Ванде было это известно. Она видела, что в их дом часто приходят незнакомые люди. Многие из них казались довольно странными. Они никогда не разговаривали ни с матерью, ни тем более, с ней. Опустив голову и не глядя по сторонам, они, в сопровождении отца направлялись прямо в подвал. Если в этот момент отцу попадалась Ванда, он сквозь зубы, чуть слышно произносил:
- Немедленно отправляйся в свою комнату. От того, что отец говорил тихо, его речь ничуть не становилась менее угрожающей. Ванда не помнит ни единого случая, когда ей пришло бы в голову ослушаться его или нарушить запрет. Одним своим блеском стальных и холодных глаз, отец внушал ей такой ужас, что это способно было полностью парализовать её волю и лишить малейшей способности к сопротивлению. Очень часто даже после мимолётной встречи с отцом у неё на несколько минут отнималась речь. На этом всё общение отца и дочери, практически, заканчивалось. Мать разговаривала с Вандой несколько чаще отца, но была при этом холодной и отстранённой до такой степени, что у девочки создавалось чёткое убеждение, что делает она это исключительно по необходимости. Когда однажды после школы, она увидела, как одноклассницу целует приехавшая за ней мать, Ванда была буквально поражена. Она в каком-то ступоре, округлившимися от удивления глазами смотрела, как эти двое, обнявшись, идут к машине. Она и понятия не имела, что между родителями и детьми могут существовать такие отношения.

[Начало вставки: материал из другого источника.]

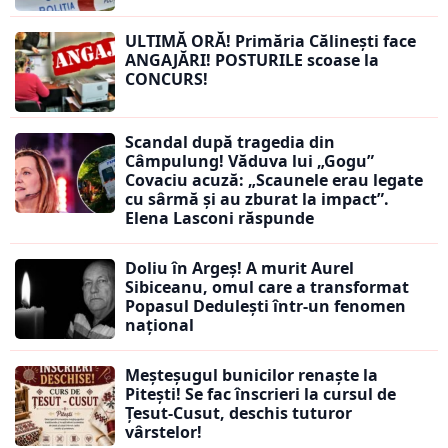
ULTIMĂ ORĂ! Primăria Călinești face
ANGAJĂRI! POSTURILE scoase la
CONCURS!
Scandal după tragedia din
Câmpulung! Văduva lui „Gogu”
Covaciu acuză: „Scaunele erau legate
cu sârmă și au zburat la impact”.
Elena Lasconi răspunde
Doliu în Argeș! A murit Aurel
Sibiceanu, omul care a transformat
Popasul Dedulești într-un fenomen
național
Meșteșugul bunicilor renaște la
Pitești! Se fac înscrieri la cursul de
Țesut-Cusut, deschis tuturor
vârstelor!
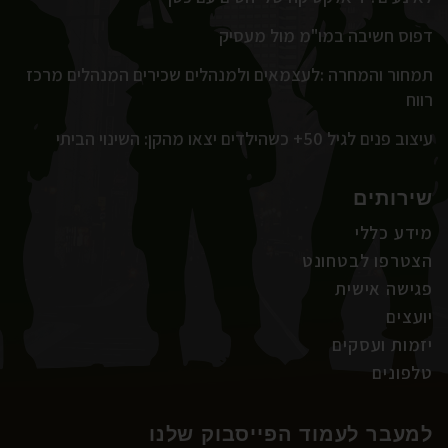
דפוס חשיבה במו"מ מול מעסיק
תמחור והמחרה :לעצמאים ולמנהלים שכירים המנהלים מרכז
רווח
עיצוב פנים לגיל 50+ כשהילדים יצאו מהקן: השינוי הביתי
שירותים
מידע כללי
הצטרפו לבטחונט
פגישה אישית
יועצים
יזמות ועסקים
טלפונים
למעבר לעמוד הפייסבוק שלנו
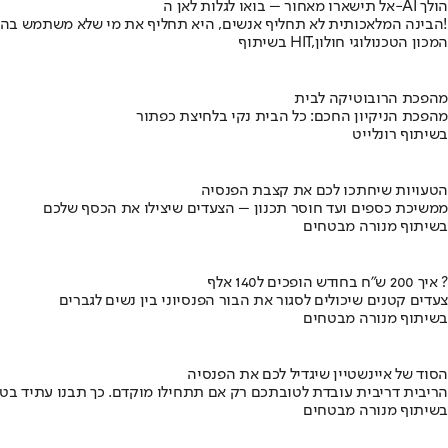
אל תישארו מאחור – בואו לגלות לאן ה-AI הולך
הבינה המלאכותית לא תחליף אנשים, היא תחליף את מי שלא משתמש בה!
בשיתוף HIT,המכון הטכנולוגי חולון
מהפכת הרובוטיקה לבית
מהפכת הניקיון החכם: כל הבית נקי בלחיצת כפתור
בשיתוף רונלייט
הטעויות שיחתכו לכם את קצבת הפנסיה
ממשיכת כספים ועד חוסר תכנון – הצעדים שיצילו את הכסף שלכם
בשיתוף מנורה מבטחים
איך 200 ש"ח בחודש הופכים ל140 אלף ?
צעדים קטנים שיכולים לסגור את הבור הפנסיוני בין נשים לגברים
בשיתוף מנורה מבטחים
הסוד של איינשטיין שיגדיל לכם את הפנסיה
הריבית דריבית עובדת לטובתכם רק אם תתחילו מוקדם. כך תבנו עתיד בט
בשיתוף מנורה מבטחים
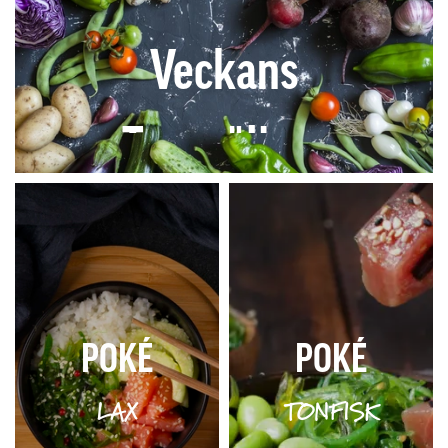
Veckans
Toppsäljare
POKÉ
POKÉ
LAX
TONFISK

А что касалось занятия отца, то оно ни в коем случае не пугало и не беспокоило её. Она привыкла с самого детства к чучелам животных. Более того, например, степной волк, который стоял в кабинете отца слева от его стола, ей даже нравился. В детстве Ванда про себя называла его Ронни, и тайком пыталась кормить печеньем.

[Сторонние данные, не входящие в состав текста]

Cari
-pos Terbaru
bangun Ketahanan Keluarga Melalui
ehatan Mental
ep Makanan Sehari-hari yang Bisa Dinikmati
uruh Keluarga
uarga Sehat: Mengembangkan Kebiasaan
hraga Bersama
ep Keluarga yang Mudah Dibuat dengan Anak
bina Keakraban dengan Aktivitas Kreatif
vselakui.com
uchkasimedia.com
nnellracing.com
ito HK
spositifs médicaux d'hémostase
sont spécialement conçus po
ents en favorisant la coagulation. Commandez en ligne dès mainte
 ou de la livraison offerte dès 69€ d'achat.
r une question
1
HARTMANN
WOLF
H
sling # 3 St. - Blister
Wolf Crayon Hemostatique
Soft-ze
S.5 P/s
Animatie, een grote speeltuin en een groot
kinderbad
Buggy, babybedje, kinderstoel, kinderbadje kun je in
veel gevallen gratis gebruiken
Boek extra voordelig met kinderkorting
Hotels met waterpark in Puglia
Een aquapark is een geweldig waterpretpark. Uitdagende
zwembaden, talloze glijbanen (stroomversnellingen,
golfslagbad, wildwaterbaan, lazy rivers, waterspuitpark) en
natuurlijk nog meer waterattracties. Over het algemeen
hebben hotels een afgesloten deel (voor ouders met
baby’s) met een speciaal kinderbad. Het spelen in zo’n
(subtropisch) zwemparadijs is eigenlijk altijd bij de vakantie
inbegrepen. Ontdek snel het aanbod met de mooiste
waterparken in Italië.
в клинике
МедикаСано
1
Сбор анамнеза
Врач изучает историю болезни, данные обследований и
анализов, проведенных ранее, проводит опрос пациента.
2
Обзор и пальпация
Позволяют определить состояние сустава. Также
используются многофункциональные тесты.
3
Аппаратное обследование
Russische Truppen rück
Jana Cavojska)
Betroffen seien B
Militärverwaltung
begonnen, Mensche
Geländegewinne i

Сейчас Ванда сняла очки, потёрла переносицу и посмотрела на старого, доброго Ронни, всё также, совсем не на неё вечно скалившего свои желтоватые клыки. - Придётся ночевать здесь, - сказала она ему и тут же почувствовала, как тревожно заныло сердце. Но ничего не поделаешь, дом выставлен на продажу и её агент уже нашёл покупателя. Так что времени совсем немного. Она прошла на кухню, чтобы сварить себе кофе и поработать столько, на сколько хватит её сил. Проходя чрез холл, она увидела портрет отца и матери, написанный маслом за два года до их смерти. Страшной, нелепой, необъяснимой. Полгода назад, 31 октября их нашли в искореженной машине всего лишь в километре от их дома между небольшим, сельским кладбищем и лесным озером, часть акватории которого принадлежала их семье. Это озеро она, Ванда, так любила в детстве. Когда её родителей обнаружили, отец был мёртв, а мать смертельно ранена. Ванда, приехав в больницу, застала её ещё живой. Она взяла руку дочери и прошептала:
- Она ни в чём не виновата… Это мы… Мы не должны были…

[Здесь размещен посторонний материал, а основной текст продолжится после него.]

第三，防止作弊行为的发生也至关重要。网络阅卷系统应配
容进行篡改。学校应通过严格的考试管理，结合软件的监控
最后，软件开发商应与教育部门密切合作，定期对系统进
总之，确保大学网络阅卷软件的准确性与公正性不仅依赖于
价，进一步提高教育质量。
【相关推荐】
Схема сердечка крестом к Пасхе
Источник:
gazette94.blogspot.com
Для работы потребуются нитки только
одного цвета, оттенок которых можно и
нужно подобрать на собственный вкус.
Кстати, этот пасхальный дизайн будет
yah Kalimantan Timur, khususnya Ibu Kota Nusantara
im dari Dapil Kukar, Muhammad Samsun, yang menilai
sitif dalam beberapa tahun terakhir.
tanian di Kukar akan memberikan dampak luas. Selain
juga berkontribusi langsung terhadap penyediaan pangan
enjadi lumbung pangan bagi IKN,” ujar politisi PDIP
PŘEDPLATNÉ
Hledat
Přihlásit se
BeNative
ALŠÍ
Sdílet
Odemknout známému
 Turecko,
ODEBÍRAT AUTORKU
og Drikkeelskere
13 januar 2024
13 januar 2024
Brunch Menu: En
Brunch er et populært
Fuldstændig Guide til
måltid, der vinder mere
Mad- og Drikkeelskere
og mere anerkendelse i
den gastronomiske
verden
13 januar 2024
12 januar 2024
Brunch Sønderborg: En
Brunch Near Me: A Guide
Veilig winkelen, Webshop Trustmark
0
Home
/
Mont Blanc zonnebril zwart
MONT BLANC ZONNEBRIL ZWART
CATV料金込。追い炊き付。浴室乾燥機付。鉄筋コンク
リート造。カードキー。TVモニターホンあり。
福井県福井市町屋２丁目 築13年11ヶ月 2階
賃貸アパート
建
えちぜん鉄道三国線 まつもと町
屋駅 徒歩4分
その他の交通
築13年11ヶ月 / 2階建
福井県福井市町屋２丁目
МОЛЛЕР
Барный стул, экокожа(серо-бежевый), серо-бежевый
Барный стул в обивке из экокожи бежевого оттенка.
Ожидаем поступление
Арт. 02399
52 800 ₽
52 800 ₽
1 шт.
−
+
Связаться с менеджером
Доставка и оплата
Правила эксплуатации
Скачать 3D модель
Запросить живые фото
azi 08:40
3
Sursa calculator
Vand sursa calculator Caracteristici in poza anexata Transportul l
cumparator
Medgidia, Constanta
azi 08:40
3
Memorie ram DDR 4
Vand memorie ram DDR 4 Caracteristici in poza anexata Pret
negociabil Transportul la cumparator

- Кто, мама? - наклонилась к ней Ванда? - Что произошло? Мать ещё сильнее сжала её руку:
- Это мы Ванда, всё мы… Я и твой отец… А она не виновата… - мама захрипела и попыталась приподняться:
- И ты ни в чём не виновата… Запомни это и … прости нас… Через несколько минут мать умерла.
Самое загадочное в этой истории было то, что погибли они в своей машине, припаркованной на просёлочной дороге по которой в тот период, (и это было установлено следствием), никто не проезжал, и никого подозрительного замечено не было. Дом родительский находится на охраняемой территории, на которой не было чужаков. Не было вообще ни одной ниточки, хотя бы как-то объяснявшей случившуюся трагедию, и ни единого следа. Хотя все признаки насильственной смерти были налицо. Вернее на лице, особенно отцовском. Ванде не забыть это выражение ужаса до конца жизни. Дело так и не было раскрыто.
Она налила большую чашку крепкого, ароматного кофе, достала из рюкзака пару сэндвичей и, поставив всё на поднос, вынула из кармана ключ от подвала, который нашла в отцовском кабинете. Она точно знала, что это он, потому что несколько раз видела, как отец открывает замок. Подойдя к двери подвала, она оглянулась. Огромный портрет родителей теперь находился точно у неё за спиной. Ледяные, с колючим прищуром, глаза отца и надменный взгляд матери со скорбно поджатыми губами:
- Немедленно отправляйся в свою комнату, - словно бы говорил отец.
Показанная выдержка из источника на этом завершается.